# Puppy feeding



## lottie2017 (Jan 29, 2017)

I have recently become the nervous owner of beautiful cockapoo pup, now 9 weeks old.
I am unsure of a good feeding regime and wonder if she is hungry as she is certainly noisy at night even after 4 nights.
I started with dried food about a desert spoon 3 times a day. For the last couple of days I have increased it by adding about a teaspoon of good quality puppy food to the biscuits. 
Can someone please advise me, I have just fed her and the weight of food was 25g.
She is well, playful, and active help needed.
Regards lottie2017


----------



## Marzi (Sep 17, 2012)

Hi.
Check the directions on the food as it does depend on what you feed your pup. Most often it is worked out on prospective adult weight I think and with cockapoos being a mixed breed their can be quite some variation in their adult size, but the size of the parents can be a guide.
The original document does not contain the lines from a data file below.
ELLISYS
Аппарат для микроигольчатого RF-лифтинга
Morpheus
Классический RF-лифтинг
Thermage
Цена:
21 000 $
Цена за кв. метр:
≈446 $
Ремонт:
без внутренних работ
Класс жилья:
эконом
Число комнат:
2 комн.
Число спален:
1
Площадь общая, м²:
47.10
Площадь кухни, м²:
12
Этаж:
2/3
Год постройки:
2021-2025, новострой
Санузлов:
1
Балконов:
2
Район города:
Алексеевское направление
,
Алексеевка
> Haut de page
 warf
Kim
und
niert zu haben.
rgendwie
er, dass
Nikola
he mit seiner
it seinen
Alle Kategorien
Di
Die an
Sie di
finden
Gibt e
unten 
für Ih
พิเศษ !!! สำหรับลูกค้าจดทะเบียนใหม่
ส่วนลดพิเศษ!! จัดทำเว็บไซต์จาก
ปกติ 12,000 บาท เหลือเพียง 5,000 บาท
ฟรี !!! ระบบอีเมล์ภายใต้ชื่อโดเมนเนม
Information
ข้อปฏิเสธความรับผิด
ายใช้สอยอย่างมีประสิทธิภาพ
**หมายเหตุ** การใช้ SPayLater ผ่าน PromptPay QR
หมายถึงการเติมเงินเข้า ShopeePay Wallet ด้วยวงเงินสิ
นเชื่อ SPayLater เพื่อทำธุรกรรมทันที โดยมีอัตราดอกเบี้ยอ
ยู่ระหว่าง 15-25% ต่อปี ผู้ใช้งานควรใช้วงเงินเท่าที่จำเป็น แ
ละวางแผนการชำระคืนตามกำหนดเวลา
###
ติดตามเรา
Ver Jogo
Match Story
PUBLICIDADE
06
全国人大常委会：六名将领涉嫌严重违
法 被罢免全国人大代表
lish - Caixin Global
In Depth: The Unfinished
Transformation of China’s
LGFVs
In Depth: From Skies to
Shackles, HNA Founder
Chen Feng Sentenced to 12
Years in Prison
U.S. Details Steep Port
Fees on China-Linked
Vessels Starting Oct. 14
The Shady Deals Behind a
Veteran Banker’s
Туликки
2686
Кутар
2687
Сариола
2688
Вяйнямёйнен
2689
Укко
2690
How big were mum (and dad). 
Did the breeder send the puppy home with some of the food that the pup was weaned on to and advice? If you are in doubt I would contact the breeder for advice.
Do feed a food that is designed for puppies. At 9 weeks I still fed my girls 4 meals a day, but I know that not everyone does.
Have you taken her to the vet for a pup check yet? How much does your pup weigh?
Good that she is playful and active - does she poop several times a day?


----------